This past week has seen the US Federal Reserve (Fed) commence purchases of US corporate bond ETFs. At present there is little visibility around what has been bought or, indeed, what is even on the list of potential purchases. The Fed has been vague, suggesting its Secondary Market Corporate Credit Facility (SMCCF) ‘may purchase US-listed ETFs whose investment objective is to provide broad exposure to the market for US corporate bonds.’ The market notice then goes on to say that the preponderance of holdings will be in investment grade (IG) ETFs with the remainder in high yield.
It is rational to assume that the Fed will follow similar guidelines to those issued for the corporate bond purchases, namely that they will only buy bonds out to 5 years.
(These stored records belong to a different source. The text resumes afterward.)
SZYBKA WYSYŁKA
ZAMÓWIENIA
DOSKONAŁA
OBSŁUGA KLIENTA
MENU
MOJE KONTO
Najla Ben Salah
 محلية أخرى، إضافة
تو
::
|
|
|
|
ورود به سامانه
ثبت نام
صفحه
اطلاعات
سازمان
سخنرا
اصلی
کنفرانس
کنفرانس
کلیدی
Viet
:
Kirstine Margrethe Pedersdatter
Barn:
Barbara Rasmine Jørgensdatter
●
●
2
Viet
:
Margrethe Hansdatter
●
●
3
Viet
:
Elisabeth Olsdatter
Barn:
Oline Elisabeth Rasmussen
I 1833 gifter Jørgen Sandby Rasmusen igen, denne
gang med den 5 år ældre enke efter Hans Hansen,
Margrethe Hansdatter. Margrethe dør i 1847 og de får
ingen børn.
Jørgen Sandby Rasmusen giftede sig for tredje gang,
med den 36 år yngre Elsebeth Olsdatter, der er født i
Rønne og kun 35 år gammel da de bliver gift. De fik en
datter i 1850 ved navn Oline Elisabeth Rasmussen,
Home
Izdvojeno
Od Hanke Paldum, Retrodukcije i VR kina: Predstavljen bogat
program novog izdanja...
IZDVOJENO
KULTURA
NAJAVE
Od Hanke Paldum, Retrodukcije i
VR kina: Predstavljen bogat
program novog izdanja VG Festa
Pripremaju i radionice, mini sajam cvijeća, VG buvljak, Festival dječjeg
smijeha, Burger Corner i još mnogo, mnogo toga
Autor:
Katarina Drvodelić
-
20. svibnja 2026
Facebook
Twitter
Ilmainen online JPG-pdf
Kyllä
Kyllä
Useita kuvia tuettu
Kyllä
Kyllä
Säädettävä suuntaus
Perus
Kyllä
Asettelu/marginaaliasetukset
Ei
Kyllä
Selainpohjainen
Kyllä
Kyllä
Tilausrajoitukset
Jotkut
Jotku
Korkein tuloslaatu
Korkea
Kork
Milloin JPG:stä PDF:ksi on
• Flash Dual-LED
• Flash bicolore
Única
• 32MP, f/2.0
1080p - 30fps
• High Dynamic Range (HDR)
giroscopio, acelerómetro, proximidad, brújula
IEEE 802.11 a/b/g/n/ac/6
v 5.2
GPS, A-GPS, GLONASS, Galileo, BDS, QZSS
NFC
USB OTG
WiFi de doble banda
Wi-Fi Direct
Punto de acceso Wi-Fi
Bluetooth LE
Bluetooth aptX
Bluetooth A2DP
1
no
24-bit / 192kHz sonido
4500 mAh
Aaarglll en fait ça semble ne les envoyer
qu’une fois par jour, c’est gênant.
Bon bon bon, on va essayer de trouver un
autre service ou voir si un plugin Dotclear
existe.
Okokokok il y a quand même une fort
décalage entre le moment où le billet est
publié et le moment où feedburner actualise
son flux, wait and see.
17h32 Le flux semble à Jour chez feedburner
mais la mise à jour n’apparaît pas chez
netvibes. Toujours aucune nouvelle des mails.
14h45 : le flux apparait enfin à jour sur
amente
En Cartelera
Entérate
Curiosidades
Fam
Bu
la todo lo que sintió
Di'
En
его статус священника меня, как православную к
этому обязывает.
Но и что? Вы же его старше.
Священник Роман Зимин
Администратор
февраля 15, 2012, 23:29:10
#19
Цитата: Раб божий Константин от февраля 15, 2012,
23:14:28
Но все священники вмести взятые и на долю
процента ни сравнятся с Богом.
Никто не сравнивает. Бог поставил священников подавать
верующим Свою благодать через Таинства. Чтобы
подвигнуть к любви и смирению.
As a result, we continue to view the short end of the IG credit curve as the sweet spot for investors both because Fed buying provides protection and because duration risk is low.
At the same time, the yield pick-up versus government bonds is meaningful at around 150bp for the Bloomberg Barclays 0-3 Year US Corporate Index. With Fed Chairman Powell suggesting little appetite to take the funds rate negative, it is going to be hard for government bonds to post strongly positive returns; as such, a strategy of harvesting the higher corporate yields makes sense.
Spreading the goodwill
There is also a case for being constructive on IG bonds beyond 5 years, in our opinion. Is The investment case is based on the following points:
The Fed acknowledges that it is not always possible to follow the same restrictive path as the one for credit. When purchasing ETFs, ‘In some cases, the holdings of ETFs may include underlying bonds that have a remaining maturity longer than 5 years at the time of purchase.’
A more serious challenge may be finding a sufficient value of short duration ETFs to purchase. The amount of buying could be substantial with the combined size of both the primary and secondary market CCFs up to $750 billion once leverage is accounted for. At the same time the Fed has restricted itself to buying only up to 20% of an ETF’s outstanding shares. The total value of US IG corporate ETFs listed in the US is $153 billion 1, which implies a purchase potential of just over $30 billion, of which an even smaller proportion will be sufficiently maturity-constrained to suit the Fed. So, barring large creations, it is going to be a struggle to focus buying solely on short duration ETFs. With the window for buying only open until 30 September 2020, this may ultimately push the Fed to purchase some of the broader indices.
Investors displaced from the front end are likely to extend out along the curve. The credit curve is steep relative to the Treasury curve (Figure 1), with the option-adjusted spreads clearly wider at the long end.